Despair is the greatest temptation. Despair is incompatible with joy and gratitude. The older I get in my Christian faith, the more I am convinced that joy and gratitude are the wellsprings for Christian holiness and Christian witness. Paul likens cultural despair and rebellion in Romans 1 as a failure of gratitude. Gratitude accepts limits and orients. Despair gives birth to apathy and bitterness. Spiritual and political enemies of Christianity want nothing more [than] for Christians to not only lose tactically but to surrender their hope.
I think we also need to be ever constantly vigilant and crucifying respectability in the eyes of the world. The sin of respectability is merely updated language for what the Apostle Paul calls “man-pleasing” (Gal. 1:10). All it does is turn you into a ventriloquist dummy who only mouths the talking points of what those who hate Christ expect you to say to remain in their good graces.
Much has been written in the past decade on how Christians should react to an increasingly hostile culture, from Rod Dreher’s ‘Benedict Option’ and Douglas Wilson’s ‘Christian Nationalism’ (and the Catholic version, integralism) to Aaron Renn’s practical advice on navigating a ‘Negative World.’ What, in your view, should the Christian approach to this emerging landscape be? Are you sympathetic to any of these views?
There are elements of truth in each of the above approaches you’ve mentioned. Depending on how it is defined, I’ve been critical of ‘Christian nationalism’ not because I’m opposed to nations exhibiting Christian values (I very much want that), but because of a theological concern of the gospel playing chaplain to worldly politics. In my theological worldview, the government is a poor disciple and an even worse pastor or priest.
To be brief, since the question lends itself to a book-length answer, my general approach for Christianity and culture reduces down to an ecclesiocentric vision that Carl F.H. Henry once wrote: “The Church is also to declare the criteria by which nations will ultimately be judged, and the divine standards to which man and society must conform if civilization is to endure.” In my view, we are not promised total victory in this age (though victories are possible); in the meantime, we should be adamant in stating the truth publicly, if only to rebut those who utter lies about human nature, the human person, and the true grounds for the common good’s realization.

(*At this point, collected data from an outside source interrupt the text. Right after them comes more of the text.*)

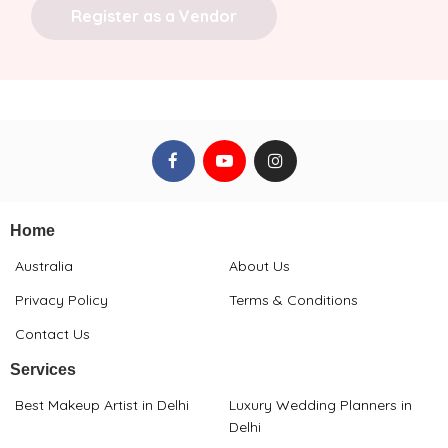
Register as a Vendor
Home
Australia
About Us
Privacy Policy
Terms & Conditions
Contact Us
Services
Best Makeup Artist in Delhi
Luxury Wedding Planners in
Delhi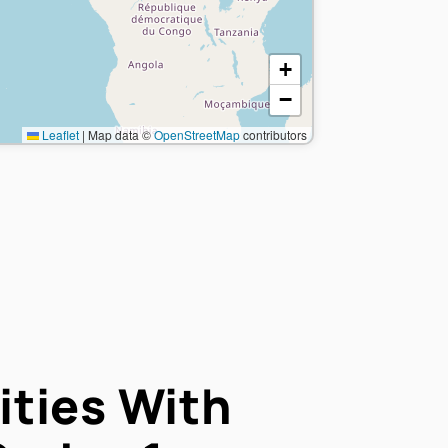
+
−
Leaflet
|
Map data ©
OpenStreetMap
contributors
ties With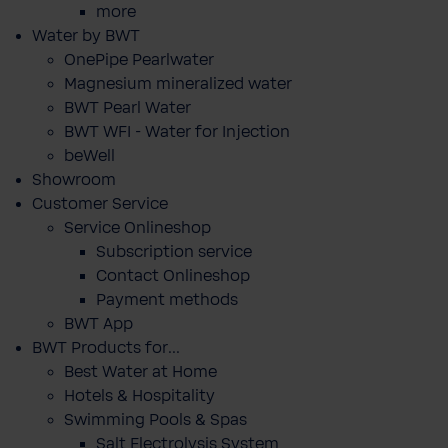
more
Water by BWT
OnePipe Pearlwater
Magnesium mineralized water
BWT Pearl Water
BWT WFI - Water for Injection
beWell
Showroom
Customer Service
Service Onlineshop
Subscription service
Contact Onlineshop
Payment methods
BWT App
BWT Products for...
Best Water at Home
Hotels & Hospitality
Swimming Pools & Spas
Salt Electrolysis System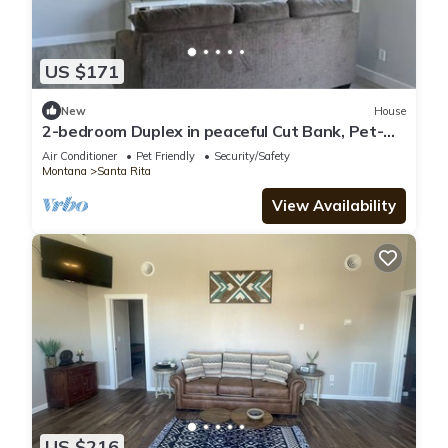
US $171
New
House
2-bedroom Duplex in peaceful Cut Bank, Pet-
friendly Utilities and Wi-Fi included
Air Conditioner
Pet Friendly
Security/Safety
Montana
Santa Rita
View Availability
US $216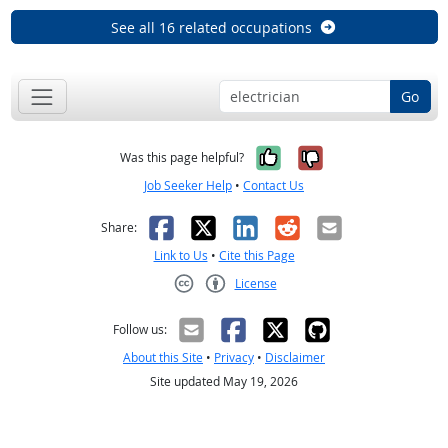
See all 16 related occupations
Go
Yes, it was help
No, it was n
Was this page helpful?
Job Seeker Help
•
Contact Us
Facebook
X
LinkedIn
Reddit
Email
Share:
Link to Us
•
Cite this Page
License
Creative Commons CC-BY
Follow us:
About this Site
•
Privacy
•
Disclaimer
Site updated May 19, 2026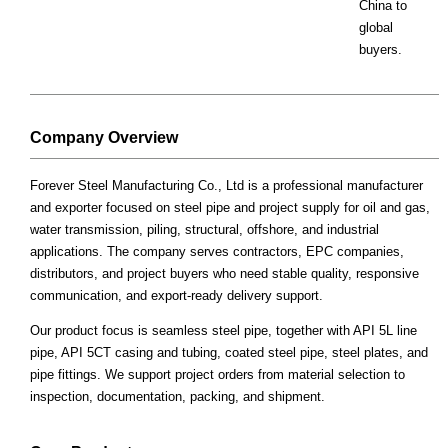
China to
global
buyers.
Company Overview
Forever Steel Manufacturing Co., Ltd is a professional manufacturer
and exporter focused on steel pipe and project supply for oil and gas,
water transmission, piling, structural, offshore, and industrial
applications. The company serves contractors, EPC companies,
distributors, and project buyers who need stable quality, responsive
communication, and export-ready delivery support.
Our product focus is seamless steel pipe, together with API 5L line
pipe, API 5CT casing and tubing, coated steel pipe, steel plates, and
pipe fittings. We support project orders from material selection to
inspection, documentation, packing, and shipment.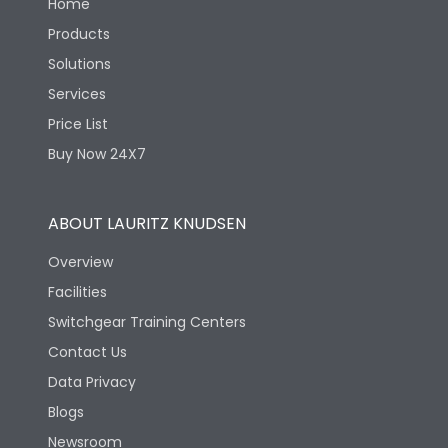
Home
Products
Solutions
Services
Price List
Buy Now 24X7
ABOUT LAURITZ KNUDSEN
Overview
Facilities
Switchgear Training Centers
Contact Us
Data Privacy
Blogs
Newsroom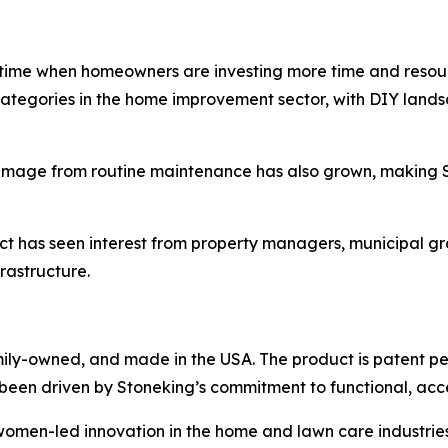
time when homeowners are investing more time and resourc
tegories in the home improvement sector, with DIY landsca
f damage from routine maintenance has also grown, makin
duct has seen interest from property managers, municipal 
rastructure.
ily-owned, and made in the USA. The product is patent pe
been driven by Stoneking’s commitment to functional, acces
en-led innovation in the home and lawn care industries. 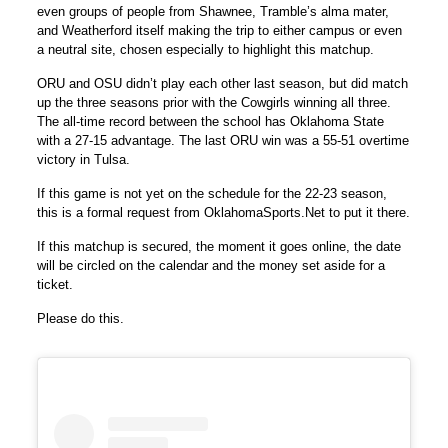
even groups of people from Shawnee, Tramble’s alma mater,
and Weatherford itself making the trip to either campus or even
a neutral site, chosen especially to highlight this matchup.
ORU and OSU didn’t play each other last season, but did match
up the three seasons prior with the Cowgirls winning all three.
The all-time record between the school has Oklahoma State
with a 27-15 advantage. The last ORU win was a 55-51 overtime
victory in Tulsa.
If this game is not yet on the schedule for the 22-23 season,
this is a formal request from OklahomaSports.Net to put it there.
If this matchup is secured, the moment it goes online, the date
will be circled on the calendar and the money set aside for a
ticket.
Please do this.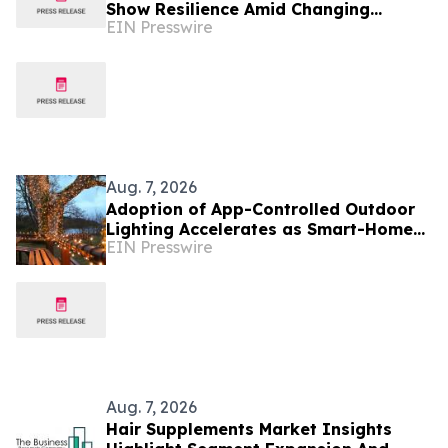
Show Resilience Amid Changing
EIN Presswire
Market Conditions
Aug. 7, 2026
Adoption of App-Controlled Outdoor
Lighting Accelerates as Smart-Home
EIN Presswire
Standards Consolidate, Festive Lights
Reports
Aug. 7, 2026
Hair Supplements Market Insights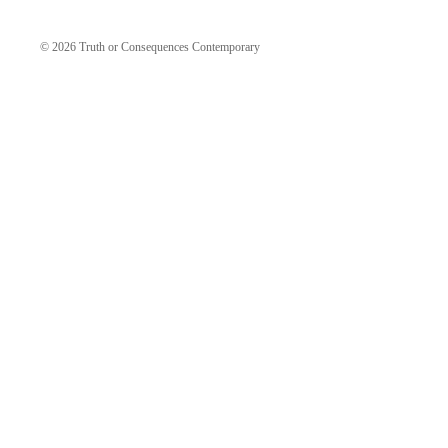
© 2026
Truth or Consequences Contemporary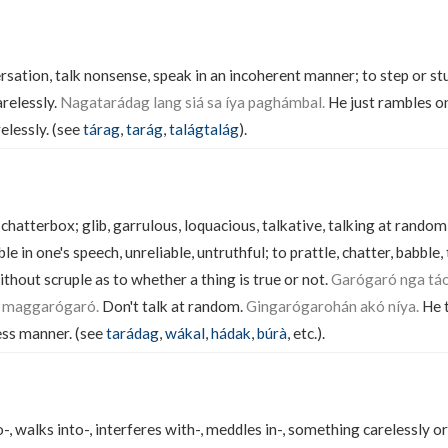
sation, talk nonsense, speak in an incoherent manner; to step or stu
arelessly.
Nagatarádag lang siá sa íya paghámbal.
He just rambles on 
elessly. (see
tárag
,
tarág
,
talágtalág
).
, chatterbox; glib, garrulous, loquacious, talkative, talking at random
le in one's speech, unreliable, untruthful; to prattle, chatter, babble,
thout scruple as to whether a thing is true or not.
Garógaró nga táo
a maggarógaró.
Don't talk at random.
Gingarógarohán akó níya.
He t
ess manner. (see
tarádag
,
wákal
,
hádak
,
búrà
, etc.).
, walks into-, interferes with-, meddles in-, something carelessly or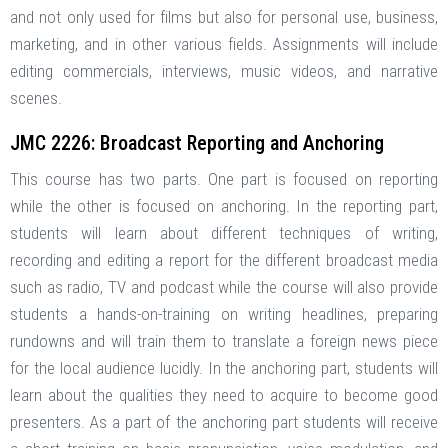
and not only used for films but also for personal use, business,
marketing, and in other various fields. Assignments will include
editing commercials, interviews, music videos, and narrative
scenes.
JMC 2226: Broadcast Reporting and Anchoring
This course has two parts. One part is focused on reporting
while the other is focused on anchoring. In the reporting part,
students will learn about different techniques of writing,
recording and editing a report for the different broadcast media
such as radio, TV and podcast while the course will also provide
students a hands-on-training on writing headlines, preparing
rundowns and will train them to translate a foreign news piece
for the local audience lucidly. In the anchoring part, students will
learn about the qualities they need to acquire to become good
presenters. As a part of the anchoring part students will receive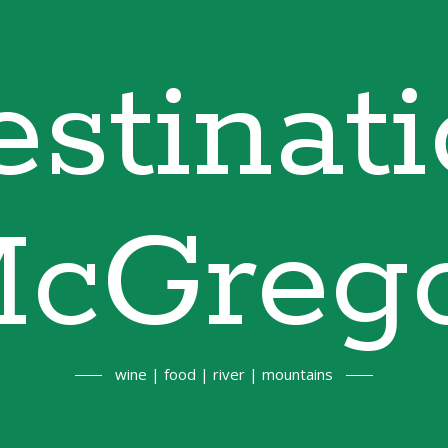
stinat
cGreg
wine | food | river | mountains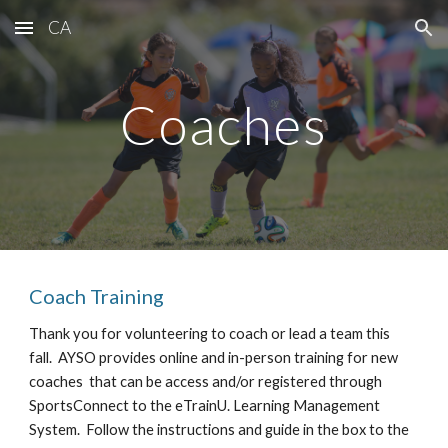
CA
Skip to main content
Skip to navigation
Coaches
Coach Training
Thank you for volunteering to coach or lead a team this
fall. AYSO provides online and in-person training for new
coaches that can be access and/or registered through
SportsConnect to the eTrainU. Learning Management
System. Follow the instructions and guide in the box to the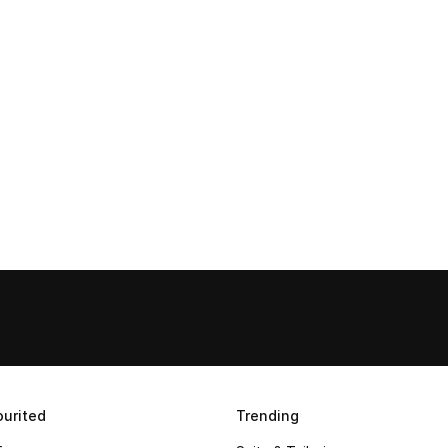
urited
Trending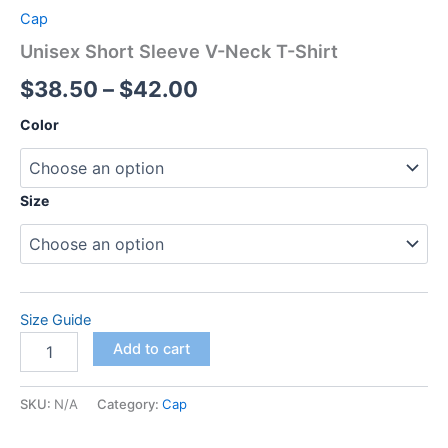
Cap
Unisex Short Sleeve V-Neck T-Shirt
Price
$
38.50
–
$
42.00
range:
Color
$38.50
through
Size
$42.00
Size Guide
Unisex
Add to cart
Short
Sleeve
V-
SKU:
N/A
Category:
Cap
Neck
T-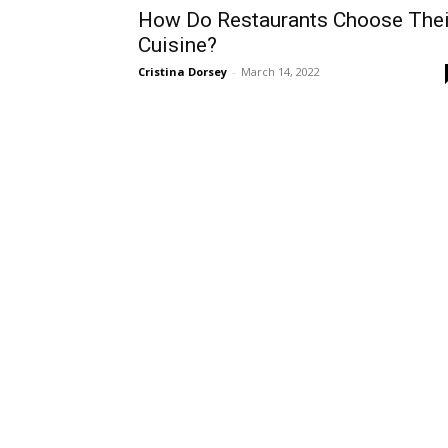
How Do Restaurants Choose Thei
Cuisine?
Cristina Dorsey
-
March 14, 2022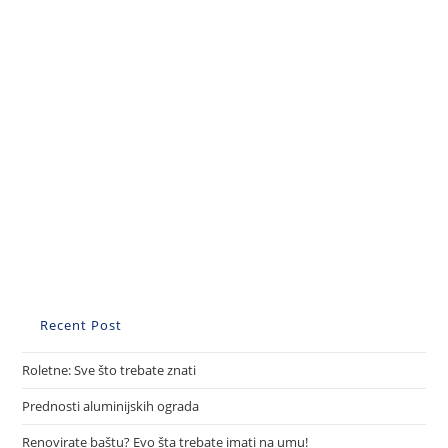
Recent Post
Roletne: Sve što trebate znati
Prednosti aluminijskih ograda
Renovirate baštu? Evo šta trebate imati na umu!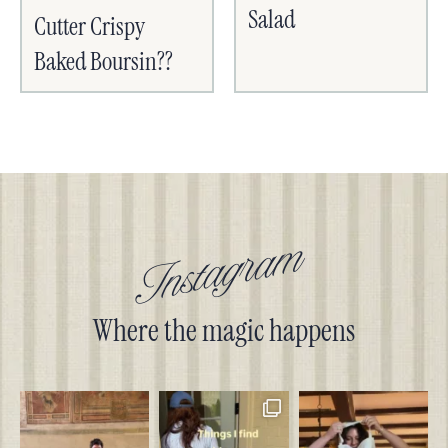
Salad
Cutter Crispy
Baked Boursin??
Instagram
Where the magic happens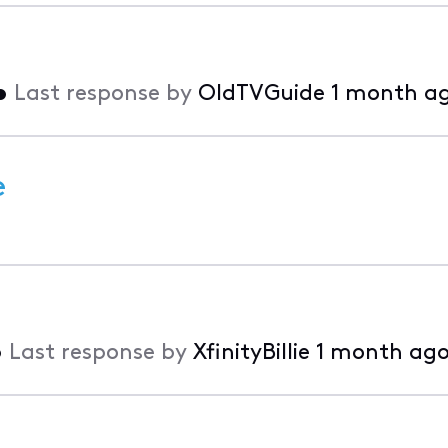
•
Last response by
OldTVGuide
1 month a
e
•
Last response by
XfinityBillie
1 month ag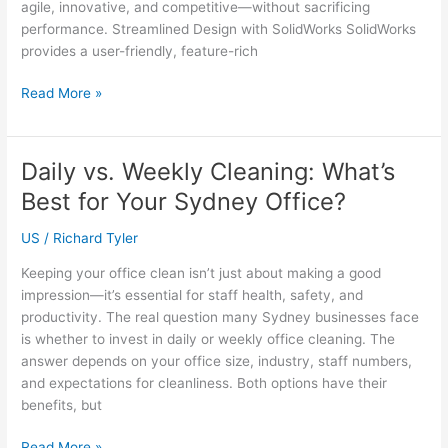
agile, innovative, and competitive—without sacrificing
performance. Streamlined Design with SolidWorks SolidWorks
provides a user-friendly, feature-rich
How
Read More »
SolidWorks
Helps
Small
Daily vs. Weekly Cleaning: What’s
Engineering
Best for Your Sydney Office?
Firms
Stay
US
/
Richard Tyler
Competitive
Keeping your office clean isn’t just about making a good
impression—it’s essential for staff health, safety, and
productivity. The real question many Sydney businesses face
is whether to invest in daily or weekly office cleaning. The
answer depends on your office size, industry, staff numbers,
and expectations for cleanliness. Both options have their
benefits, but
Daily
Read More »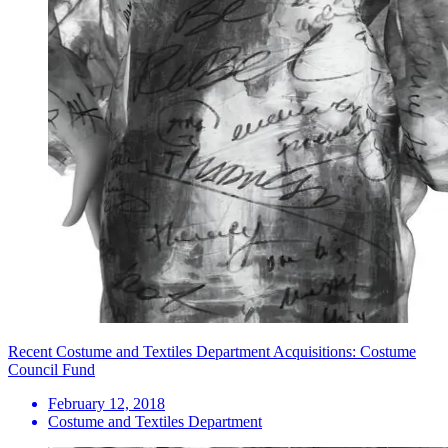
Recent Costume and Textiles Department Acquisitions: Costume
Council Fund
February 12, 2018
Costume and Textiles Department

The task of the Christian in this age is to remind Babylon that it actually belongs to God and is not its own sovereign.
Your new book, Faithful Reason: Natural Law Ethics for God’s Glory and Our Good, deals with an area of theology largely (or almost entirely) ignored or forgotten by Protestants. For centuries, natural law ethics were considered part of the collective Christian inheritance, while many Protestants today appear to assume that this is the purview of Catholics. What should Protestants understand about natural law as part of our Reformed heritage?
The loss of natural law in Reformed circles is a 20th-century phenomenon. To return to the natural law (as we must) is to return to one of the most ancient fields for Christian moral thinking. It is to our great shame that Protestants abandoned the natural law due to the influence of figures like Karl Barth, who I think is vastly overrated and who helped midwife theological liberalism into 20th-century vernacular. To go deep into Protestant history is to cease being Barthian and voluntarist in one’s ethics. Moreover, I would urge Protestants to go and read their Protestant sources. They will be shocked to learn, for example, how much figures like Calvin, or Hemmingsen, or Junius sound positively Thomistic in their ethics.